Sin embargo, Pete Seeger ha señalado que, en algunas culturas, las mejores canciones son las que se componen para cantarse y tocarse a una única otra persona. Seeger ha escrito canciones como «If I Had a Hammer» y «Turn, Turn, Turn» (esta última, con letra tomada del Eclesiastés).
«Entre los indios americanos —cuenta Seeger—, cuando un joven se fijaba en una muchacha, se fabricaba un caramillo y componía una melodía. Cuando ella iba por agua al arroyo, él se escondía entre la maleza y le tocaba su canción. Si a la muchacha le gustaba, lo seguía y comprobaba a dónde llevaban las cosas. Pero era una canción solo para ella. La canción no podía ser de cualquiera, era personal e intransferible. Pertenecía a una persona. Se podía cantar la canción de otro cuando había muerto, para recordarlo, pero cada cual tenía la suya. Y, naturalmente, en la actualidad, muchos grupos pequeños tienen la sensación de que las canciones son suyas y no les gusta que se conviertan en cosa de todos».
La música tiene a menudo carácter privado, cuando tarareamos, silbamos o cantamos para nosotros al tiempo que hacemos alguna tarea cotidiana. El neurocientífico Ani Patel descubrió que en la isla de Papúa Nueva Guinea la forma musical dominante es la privada.

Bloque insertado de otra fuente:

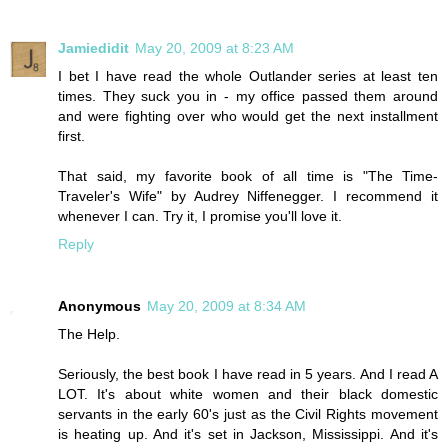
Jamiedidit
May 20, 2009 at 8:23 AM
I bet I have read the whole Outlander series at least ten
times. They suck you in - my office passed them around
and were fighting over who would get the next installment
first.
That said, my favorite book of all time is "The Time-
Traveler's Wife" by Audrey Niffenegger. I recommend it
whenever I can. Try it, I promise you'll love it.
Reply
Anonymous
May 20, 2009 at 8:34 AM
The Help.
Seriously, the best book I have read in 5 years. And I read A
LOT. It's about white women and their black domestic
servants in the early 60's just as the Civil Rights movement
is heating up. And it's set in Jackson, Mississippi. And it's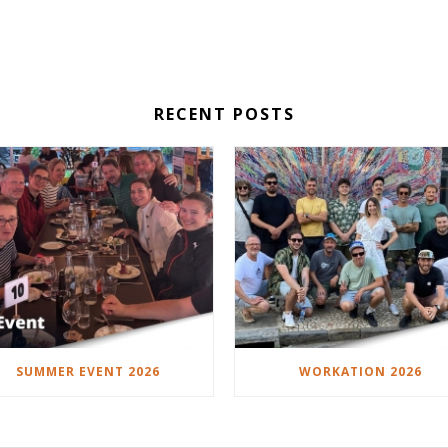
RECENT POSTS
SUMMER EVENT 2026
WORKATION 2026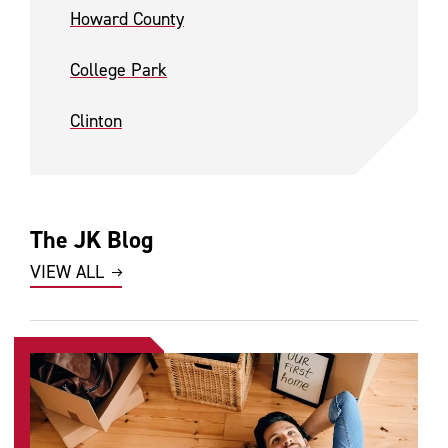
Howard County
College Park
Clinton
The JK Blog
VIEW ALL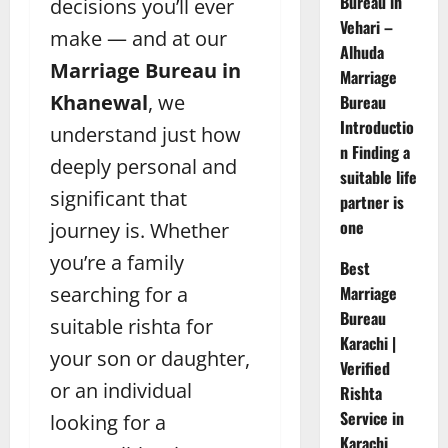
Bureau in
decisions you’ll ever
Vehari –
make — and at our
Alhuda
Marriage Bureau in
Marriage
Khanewal
, we
Bureau
Introductio
understand just how
n Finding a
deeply personal and
suitable life
significant that
partner is
one
journey is. Whether
you’re a family
Best
searching for a
Marriage
Bureau
suitable rishta for
Karachi |
your son or daughter,
Verified
or an individual
Rishta
Service in
looking for a
Karachi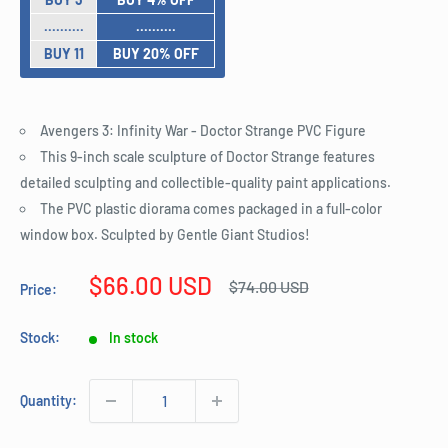
..........
..........
BUY 11
BUY 20% OFF
Avengers 3: Infinity War - Doctor Strange PVC Figure
This 9-inch scale sculpture of Doctor Strange features
detailed sculpting and collectible-quality paint applications.
The PVC plastic diorama comes packaged in a full-color
window box. Sculpted by Gentle Giant Studios!
Sale
$66.00 USD
Regular
$74.00 USD
Price:
price
price
Stock:
In stock
Quantity: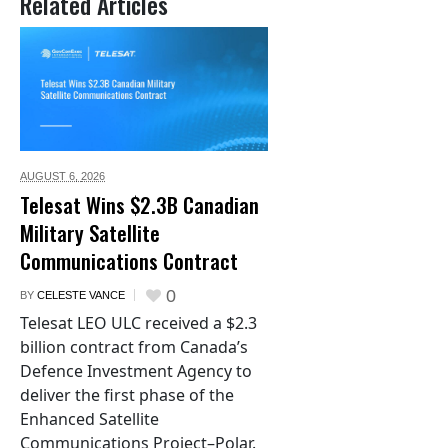
Related Articles
AUGUST 6,
2026
Telesat Wins $2.3B Canadian
Military Satellite
Communications Contract
0
BY
CELESTE VANCE
Telesat LEO ULC received a $2.3
billion contract from Canada’s
Defence Investment Agency to
deliver the first phase of the
Enhanced Satellite
Communications Project–Polar.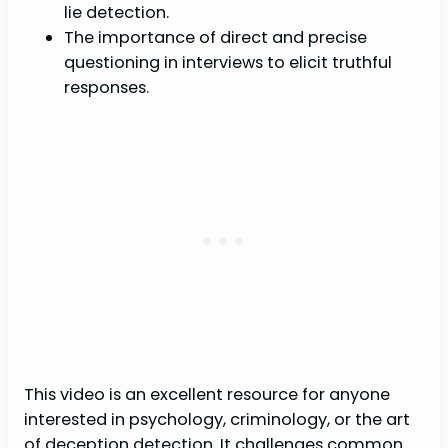
lie detection.
The importance of direct and precise
questioning in interviews to elicit truthful
responses.
This video is an excellent resource for anyone
interested in psychology, criminology, or the art
of deception detection. It challenges common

Todos estamos condicionados en mayor o menor medida por nuestra historia personal y la cultura a la que pertenecemos. Yo tengo los condicionamientos de un varón estadounidense que se crió en California entre las décadas de 1950 y 1960. Pero he tenido la suerte de conocer una amplia variedad de formas musicales. Antes de cumplir cinco años, mis padres me llevaban a ver espectáculos musicales y de ballet y, gracias a obras como El cascanueces o Flower Drum Song, entré en contacto a edad temprana con las escalas y los intervalos orientales: ahora los neurocientíficos creen que el contacto temprano con otros sistemas tonales es importante para apreciar más adelante la música de otras culturas. Si de pequeños somos capaces de aprender cualquier lengua con la que estemos en contacto, también nuestro cerebro es capaz de aprender a extraer las reglas y estructuras de cualquier música con la que entremos en contacto a una edad suficientemente temprana. Eso no significa que no podamos aprender otras lenguas o apreciar otras músicas más adelante, pero cuando nos las encontramos de pequeños, aprendemos a procesarlas de una forma natural porque el cerebro se conecta literalmente por sí solo a los sonidos de estas primeras experiencias. Gracias a mi padre me gustan las big bands y el swing; gracias a mi madre, la música de piano y los standards de Broadway. Mi abuelo materno era muy aficionado a la música cubana y latina, así como a las canciones folclóricas de Europa del Este. Cuando tenía seis años escuchaba a Johnny Cash por la radio y mi cerebro se conectó con el country, el blues, el bluegrass y el folk.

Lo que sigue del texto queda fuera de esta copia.